**Task statement:** Using the records below, locate all lines containing "geweven" and return them.
───── Data
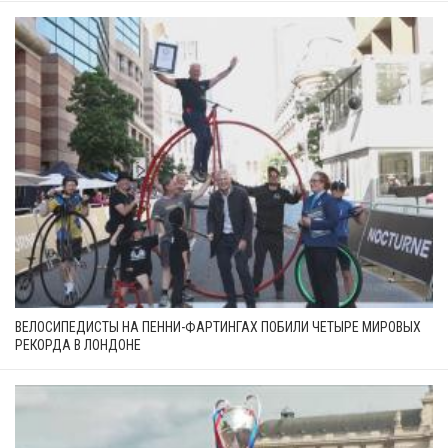
ВЕЛОСИПЕДИСТЫ НА ПЕННИ-ФАРТИНГАХ ПОБИЛИ ЧЕТЫРЕ МИРОВЫХ
РЕКОРДА В ЛОНДОНЕ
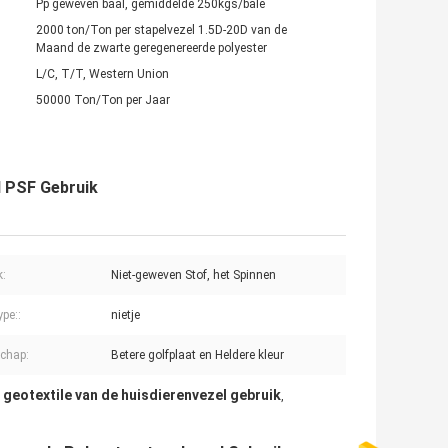
Pp geweven baal, gemiddelde 250kgs/bale
2000 ton/Ton per stapelvezel 1.5D-20D van de
Maand de zwarte geregenereerde polyester
L/C, T/T, Western Union
50000 Ton/Ton per Jaar
l PSF Gebruik
k:
Niet-geweven Stof, het Spinnen
pe::
nietje
chap:
Betere golfplaat en Heldere kleur
 geotextile van de huisdierenvezel gebruik
,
──────────
**Result:**
Pp geweven baal, gemiddelde 250kgs/bale
Niet-geweven Stof, het Spinnen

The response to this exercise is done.